12. The cigarette gained fashion during the Crimean War
By the mid-1800s tobacco was grown, processed, and traded across the globe. The expanding British Empire and competition for trade carried tobacco use to remote Pacific islands. It was grown and used in Asia, Australia, New Zealand, in Africa, and across the Americas. Primarily it was consumed by either smoking or chewing, the latter being especially popular in the United States, where each desk in the United States Senate was equipped with its own spittoon. On both sides of the Atlantic, the use of snuff had fallen into disfavor, considered a foppish affectation. Only in the Muslim world where sharia law held sway was tobacco banned, though at times several nations attempted to ban smoking. Several different types of tobacco were considered of the highest quality, particularly Virginia, Cuban, and in western Europe, Turkish. Cigars were the primary device for smoking tobacco, followed by pipes.

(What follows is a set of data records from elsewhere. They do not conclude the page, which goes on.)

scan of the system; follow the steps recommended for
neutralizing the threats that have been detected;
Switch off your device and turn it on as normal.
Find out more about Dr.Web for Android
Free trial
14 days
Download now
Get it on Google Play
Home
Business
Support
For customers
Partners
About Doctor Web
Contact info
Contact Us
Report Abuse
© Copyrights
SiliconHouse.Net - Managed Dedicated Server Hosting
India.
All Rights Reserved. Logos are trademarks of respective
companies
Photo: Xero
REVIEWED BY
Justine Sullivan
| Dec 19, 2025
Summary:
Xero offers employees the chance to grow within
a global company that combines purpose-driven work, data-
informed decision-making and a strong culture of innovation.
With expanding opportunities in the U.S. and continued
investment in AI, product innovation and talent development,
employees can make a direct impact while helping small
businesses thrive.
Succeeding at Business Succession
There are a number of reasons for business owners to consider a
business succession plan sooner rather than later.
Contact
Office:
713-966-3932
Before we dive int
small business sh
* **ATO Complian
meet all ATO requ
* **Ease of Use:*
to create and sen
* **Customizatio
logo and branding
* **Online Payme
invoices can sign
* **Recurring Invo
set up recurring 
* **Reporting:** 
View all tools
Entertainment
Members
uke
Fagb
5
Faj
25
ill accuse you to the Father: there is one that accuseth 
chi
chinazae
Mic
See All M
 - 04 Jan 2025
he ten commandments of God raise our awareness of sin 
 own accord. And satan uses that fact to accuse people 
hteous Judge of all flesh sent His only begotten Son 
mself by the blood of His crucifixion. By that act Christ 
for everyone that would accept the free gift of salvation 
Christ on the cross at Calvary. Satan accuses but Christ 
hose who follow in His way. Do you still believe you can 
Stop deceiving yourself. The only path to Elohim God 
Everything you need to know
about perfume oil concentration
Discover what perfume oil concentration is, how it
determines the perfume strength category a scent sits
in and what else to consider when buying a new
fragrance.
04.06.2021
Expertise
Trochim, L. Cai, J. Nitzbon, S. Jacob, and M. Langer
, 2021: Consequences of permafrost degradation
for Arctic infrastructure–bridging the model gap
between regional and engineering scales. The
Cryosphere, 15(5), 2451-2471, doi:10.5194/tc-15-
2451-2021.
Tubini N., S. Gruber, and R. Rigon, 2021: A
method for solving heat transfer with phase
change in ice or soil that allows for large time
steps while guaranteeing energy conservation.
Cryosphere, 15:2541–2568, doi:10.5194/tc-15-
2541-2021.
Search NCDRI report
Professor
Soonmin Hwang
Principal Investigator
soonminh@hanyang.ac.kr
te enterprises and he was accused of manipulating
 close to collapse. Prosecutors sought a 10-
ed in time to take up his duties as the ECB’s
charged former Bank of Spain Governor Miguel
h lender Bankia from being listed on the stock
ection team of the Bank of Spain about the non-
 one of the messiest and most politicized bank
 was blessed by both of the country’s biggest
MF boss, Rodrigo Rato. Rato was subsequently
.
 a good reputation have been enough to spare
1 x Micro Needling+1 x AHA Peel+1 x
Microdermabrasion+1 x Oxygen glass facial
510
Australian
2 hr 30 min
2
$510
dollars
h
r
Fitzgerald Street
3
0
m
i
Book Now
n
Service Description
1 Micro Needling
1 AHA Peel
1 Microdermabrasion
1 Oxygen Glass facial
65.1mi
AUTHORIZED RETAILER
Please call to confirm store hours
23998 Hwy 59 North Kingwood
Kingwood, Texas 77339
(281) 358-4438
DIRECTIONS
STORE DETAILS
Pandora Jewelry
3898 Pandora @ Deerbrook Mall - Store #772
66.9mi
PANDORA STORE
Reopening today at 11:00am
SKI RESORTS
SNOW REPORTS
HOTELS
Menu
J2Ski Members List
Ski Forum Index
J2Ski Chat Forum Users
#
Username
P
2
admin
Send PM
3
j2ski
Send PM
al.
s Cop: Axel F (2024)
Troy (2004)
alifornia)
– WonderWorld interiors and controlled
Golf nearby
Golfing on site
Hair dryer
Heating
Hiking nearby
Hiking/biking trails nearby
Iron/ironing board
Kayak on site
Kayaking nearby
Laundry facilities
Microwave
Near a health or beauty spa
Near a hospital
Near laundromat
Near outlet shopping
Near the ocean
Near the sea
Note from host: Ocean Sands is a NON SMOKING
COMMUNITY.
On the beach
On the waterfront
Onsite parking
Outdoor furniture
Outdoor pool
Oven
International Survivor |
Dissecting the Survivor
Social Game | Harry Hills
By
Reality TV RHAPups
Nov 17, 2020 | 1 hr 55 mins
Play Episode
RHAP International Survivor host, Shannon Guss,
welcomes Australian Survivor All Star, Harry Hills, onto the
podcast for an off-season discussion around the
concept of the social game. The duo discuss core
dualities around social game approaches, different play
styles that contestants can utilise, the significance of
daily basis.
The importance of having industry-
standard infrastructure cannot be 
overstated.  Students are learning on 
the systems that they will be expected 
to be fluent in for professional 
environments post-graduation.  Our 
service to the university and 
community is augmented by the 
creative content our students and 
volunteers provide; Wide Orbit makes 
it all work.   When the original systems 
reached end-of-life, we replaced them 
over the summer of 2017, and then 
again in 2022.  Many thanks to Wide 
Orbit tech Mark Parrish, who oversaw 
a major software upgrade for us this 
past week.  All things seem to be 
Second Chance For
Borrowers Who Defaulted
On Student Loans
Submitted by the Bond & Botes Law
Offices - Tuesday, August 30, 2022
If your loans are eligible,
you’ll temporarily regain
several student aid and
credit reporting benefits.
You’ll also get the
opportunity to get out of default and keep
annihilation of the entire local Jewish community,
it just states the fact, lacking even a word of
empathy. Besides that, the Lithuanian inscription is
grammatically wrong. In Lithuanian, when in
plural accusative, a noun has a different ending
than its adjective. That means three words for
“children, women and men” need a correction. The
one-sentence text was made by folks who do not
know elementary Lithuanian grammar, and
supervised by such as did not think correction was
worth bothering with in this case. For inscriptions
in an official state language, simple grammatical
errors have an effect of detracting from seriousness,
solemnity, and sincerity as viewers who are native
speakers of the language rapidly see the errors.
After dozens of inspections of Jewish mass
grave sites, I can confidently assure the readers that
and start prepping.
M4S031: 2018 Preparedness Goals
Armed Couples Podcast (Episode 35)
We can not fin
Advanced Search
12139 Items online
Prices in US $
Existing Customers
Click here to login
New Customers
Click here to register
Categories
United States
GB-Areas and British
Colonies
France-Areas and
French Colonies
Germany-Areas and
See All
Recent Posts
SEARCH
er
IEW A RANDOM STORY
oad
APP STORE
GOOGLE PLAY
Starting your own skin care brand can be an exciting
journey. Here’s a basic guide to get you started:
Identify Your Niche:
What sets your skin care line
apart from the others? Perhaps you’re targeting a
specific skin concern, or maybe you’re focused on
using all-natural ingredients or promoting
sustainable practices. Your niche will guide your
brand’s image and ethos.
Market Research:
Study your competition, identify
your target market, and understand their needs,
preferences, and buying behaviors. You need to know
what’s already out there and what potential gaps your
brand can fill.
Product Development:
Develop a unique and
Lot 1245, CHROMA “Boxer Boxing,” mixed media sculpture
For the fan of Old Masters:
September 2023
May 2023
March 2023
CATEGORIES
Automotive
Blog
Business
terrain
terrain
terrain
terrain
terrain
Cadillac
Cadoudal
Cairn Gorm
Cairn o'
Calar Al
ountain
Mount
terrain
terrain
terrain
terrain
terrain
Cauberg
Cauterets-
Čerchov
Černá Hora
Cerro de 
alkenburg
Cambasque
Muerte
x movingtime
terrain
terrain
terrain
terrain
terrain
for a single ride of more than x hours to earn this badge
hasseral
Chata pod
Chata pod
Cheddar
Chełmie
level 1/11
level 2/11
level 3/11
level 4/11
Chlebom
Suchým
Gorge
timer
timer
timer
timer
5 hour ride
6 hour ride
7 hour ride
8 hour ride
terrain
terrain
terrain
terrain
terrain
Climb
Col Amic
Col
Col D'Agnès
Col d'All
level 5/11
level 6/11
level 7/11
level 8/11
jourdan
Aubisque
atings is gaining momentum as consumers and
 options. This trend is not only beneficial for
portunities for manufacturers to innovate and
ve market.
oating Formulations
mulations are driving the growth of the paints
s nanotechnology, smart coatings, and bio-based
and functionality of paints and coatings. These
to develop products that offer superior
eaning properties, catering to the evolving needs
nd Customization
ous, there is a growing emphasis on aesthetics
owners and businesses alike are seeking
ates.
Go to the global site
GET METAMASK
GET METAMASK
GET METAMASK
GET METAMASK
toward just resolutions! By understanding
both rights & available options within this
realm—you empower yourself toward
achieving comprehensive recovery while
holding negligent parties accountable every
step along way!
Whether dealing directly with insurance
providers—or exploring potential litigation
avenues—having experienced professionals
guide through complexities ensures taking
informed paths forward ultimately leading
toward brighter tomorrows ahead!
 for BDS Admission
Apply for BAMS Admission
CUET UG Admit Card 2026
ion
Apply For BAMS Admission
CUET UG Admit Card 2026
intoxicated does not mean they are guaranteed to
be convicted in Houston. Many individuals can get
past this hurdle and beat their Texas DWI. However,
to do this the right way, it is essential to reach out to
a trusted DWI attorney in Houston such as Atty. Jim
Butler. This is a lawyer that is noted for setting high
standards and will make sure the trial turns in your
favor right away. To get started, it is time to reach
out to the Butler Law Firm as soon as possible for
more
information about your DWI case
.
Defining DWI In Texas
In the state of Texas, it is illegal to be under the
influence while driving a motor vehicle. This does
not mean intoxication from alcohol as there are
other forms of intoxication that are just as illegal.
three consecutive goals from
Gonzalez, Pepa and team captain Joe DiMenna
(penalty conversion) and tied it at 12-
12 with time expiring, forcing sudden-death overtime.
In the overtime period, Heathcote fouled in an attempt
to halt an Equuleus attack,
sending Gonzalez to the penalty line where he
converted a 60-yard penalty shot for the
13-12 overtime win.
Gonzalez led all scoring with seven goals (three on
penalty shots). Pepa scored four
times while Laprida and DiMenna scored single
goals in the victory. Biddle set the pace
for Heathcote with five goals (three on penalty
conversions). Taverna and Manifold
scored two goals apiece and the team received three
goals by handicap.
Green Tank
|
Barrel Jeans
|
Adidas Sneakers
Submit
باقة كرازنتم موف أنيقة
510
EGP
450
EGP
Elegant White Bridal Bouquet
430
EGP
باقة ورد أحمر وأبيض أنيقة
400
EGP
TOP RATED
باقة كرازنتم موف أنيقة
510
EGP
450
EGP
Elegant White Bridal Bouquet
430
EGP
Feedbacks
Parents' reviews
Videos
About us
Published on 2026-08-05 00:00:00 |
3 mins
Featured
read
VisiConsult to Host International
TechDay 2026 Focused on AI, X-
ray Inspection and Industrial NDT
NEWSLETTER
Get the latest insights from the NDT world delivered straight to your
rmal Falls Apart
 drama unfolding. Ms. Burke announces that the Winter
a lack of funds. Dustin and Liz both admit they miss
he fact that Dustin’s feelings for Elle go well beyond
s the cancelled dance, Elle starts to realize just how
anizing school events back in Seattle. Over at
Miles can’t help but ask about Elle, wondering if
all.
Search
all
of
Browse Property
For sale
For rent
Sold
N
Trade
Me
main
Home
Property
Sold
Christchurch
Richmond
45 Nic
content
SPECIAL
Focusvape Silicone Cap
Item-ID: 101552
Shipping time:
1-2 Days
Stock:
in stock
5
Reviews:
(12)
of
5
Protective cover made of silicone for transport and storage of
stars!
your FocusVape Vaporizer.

Tobacco wrapped in paper cylinders first appeared in France in the early 1830s. They were not immediately popular, though the French name for them, cigarette, has served as their descriptive ever since. During the Crimean War, French and British troops observed their enemies’ rolling tobacco in paper, usually newspaper, and smoking them. The troops took the idea home with them, but rolling one’s own cigarette was the rule. Commercially manufactured cigarettes, made by hand in tobacconists’ shops, were expensive. Only the more well-to-do could afford them, and they became a sign of conspicuous success. Even the fictional detective Sherlock Holmes smoked cigarettes (as well as cigars and pipes). His were made for him by his London tobacconist. Most cigarette smokers though were not so fortunate as Holmes, and had to roll their own cigarettes before smoking them.